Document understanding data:
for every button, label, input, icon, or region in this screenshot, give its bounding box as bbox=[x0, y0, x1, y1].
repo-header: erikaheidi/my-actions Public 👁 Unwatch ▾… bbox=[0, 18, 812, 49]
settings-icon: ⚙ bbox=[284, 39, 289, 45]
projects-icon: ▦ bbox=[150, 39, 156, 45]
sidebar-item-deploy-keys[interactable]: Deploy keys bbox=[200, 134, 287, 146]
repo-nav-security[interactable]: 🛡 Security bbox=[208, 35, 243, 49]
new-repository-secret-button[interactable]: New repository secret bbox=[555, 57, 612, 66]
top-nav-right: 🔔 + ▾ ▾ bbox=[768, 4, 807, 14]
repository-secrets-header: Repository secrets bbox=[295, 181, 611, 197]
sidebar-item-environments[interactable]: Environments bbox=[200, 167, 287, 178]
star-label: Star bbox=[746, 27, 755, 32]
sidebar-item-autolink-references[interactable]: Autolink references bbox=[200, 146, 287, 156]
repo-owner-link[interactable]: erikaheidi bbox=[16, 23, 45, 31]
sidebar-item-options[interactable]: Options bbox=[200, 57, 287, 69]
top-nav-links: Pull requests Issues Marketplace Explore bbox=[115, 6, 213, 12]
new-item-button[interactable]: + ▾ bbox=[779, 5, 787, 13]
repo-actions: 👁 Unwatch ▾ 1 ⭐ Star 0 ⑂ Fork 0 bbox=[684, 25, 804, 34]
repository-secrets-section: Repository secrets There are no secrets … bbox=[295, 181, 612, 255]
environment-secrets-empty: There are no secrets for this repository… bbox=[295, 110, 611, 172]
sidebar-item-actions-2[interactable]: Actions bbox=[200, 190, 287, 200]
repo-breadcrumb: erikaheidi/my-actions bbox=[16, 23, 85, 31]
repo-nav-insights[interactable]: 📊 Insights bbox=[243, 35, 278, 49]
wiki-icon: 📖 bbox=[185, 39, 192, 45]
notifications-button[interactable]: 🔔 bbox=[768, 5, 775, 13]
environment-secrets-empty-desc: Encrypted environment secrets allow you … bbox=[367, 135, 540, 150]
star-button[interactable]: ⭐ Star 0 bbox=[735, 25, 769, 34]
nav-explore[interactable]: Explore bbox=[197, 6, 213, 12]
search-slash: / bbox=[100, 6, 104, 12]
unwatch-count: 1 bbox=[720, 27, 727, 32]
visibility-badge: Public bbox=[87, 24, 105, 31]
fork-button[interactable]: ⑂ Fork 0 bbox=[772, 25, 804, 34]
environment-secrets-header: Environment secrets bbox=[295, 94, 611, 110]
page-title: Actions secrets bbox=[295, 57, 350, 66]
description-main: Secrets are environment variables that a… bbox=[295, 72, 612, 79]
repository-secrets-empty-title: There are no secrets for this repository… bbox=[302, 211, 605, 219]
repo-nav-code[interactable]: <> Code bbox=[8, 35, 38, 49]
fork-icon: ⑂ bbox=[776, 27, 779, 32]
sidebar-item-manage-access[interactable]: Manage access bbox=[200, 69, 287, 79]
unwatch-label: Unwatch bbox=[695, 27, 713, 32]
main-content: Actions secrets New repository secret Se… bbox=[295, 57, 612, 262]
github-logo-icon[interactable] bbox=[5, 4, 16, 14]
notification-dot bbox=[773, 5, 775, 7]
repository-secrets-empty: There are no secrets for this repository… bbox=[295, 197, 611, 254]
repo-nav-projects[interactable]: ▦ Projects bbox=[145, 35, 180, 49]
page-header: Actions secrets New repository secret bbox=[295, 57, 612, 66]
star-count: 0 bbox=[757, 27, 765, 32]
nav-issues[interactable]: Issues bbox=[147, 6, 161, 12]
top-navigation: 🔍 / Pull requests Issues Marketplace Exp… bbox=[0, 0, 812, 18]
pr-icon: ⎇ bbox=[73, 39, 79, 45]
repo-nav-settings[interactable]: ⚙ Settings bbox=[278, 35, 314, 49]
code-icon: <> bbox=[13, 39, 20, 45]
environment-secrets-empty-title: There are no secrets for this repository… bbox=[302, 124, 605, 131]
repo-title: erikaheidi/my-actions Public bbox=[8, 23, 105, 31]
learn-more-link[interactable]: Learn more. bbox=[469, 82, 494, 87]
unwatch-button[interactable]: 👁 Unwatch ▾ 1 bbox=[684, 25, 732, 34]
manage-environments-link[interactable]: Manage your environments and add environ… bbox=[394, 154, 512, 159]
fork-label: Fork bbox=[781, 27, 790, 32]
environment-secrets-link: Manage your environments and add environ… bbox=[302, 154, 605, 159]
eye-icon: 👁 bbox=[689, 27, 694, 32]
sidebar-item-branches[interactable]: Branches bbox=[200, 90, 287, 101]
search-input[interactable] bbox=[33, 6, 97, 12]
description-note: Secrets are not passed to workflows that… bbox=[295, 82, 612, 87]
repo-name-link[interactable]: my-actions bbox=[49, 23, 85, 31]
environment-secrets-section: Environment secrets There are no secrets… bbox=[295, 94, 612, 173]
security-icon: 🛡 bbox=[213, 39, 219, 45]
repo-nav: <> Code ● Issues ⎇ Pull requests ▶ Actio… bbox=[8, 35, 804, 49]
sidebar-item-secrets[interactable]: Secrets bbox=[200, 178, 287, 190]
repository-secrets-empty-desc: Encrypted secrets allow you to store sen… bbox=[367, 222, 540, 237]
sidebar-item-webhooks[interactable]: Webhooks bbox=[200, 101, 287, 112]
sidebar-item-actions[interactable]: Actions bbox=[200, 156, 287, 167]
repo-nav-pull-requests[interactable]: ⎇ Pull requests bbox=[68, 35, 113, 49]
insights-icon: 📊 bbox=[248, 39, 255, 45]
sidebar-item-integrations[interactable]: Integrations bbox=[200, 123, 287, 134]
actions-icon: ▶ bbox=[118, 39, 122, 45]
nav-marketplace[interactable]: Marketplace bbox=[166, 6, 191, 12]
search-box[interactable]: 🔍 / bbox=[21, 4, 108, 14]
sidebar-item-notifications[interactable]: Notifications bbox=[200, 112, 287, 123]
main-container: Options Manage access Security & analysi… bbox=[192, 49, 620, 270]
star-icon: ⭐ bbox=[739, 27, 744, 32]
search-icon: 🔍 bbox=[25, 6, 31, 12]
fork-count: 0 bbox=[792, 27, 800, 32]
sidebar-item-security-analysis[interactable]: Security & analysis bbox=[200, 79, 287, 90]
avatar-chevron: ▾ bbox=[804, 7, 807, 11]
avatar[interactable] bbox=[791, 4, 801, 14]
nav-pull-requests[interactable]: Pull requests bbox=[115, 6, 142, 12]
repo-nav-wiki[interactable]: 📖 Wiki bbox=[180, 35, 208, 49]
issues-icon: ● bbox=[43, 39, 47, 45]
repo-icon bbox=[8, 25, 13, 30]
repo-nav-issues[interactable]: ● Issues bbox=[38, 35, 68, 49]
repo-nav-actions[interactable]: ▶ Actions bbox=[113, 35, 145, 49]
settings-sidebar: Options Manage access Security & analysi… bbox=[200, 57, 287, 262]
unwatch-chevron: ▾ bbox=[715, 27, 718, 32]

Work order: Check each line above for the word "your" and copy the ones that have it.

Response below:
manage-environments-link[interactable]: Manage your environments and add environ… bbox=[394, 154, 512, 159]
environment-secrets-link: Manage your environments and add environ… bbox=[302, 154, 605, 159]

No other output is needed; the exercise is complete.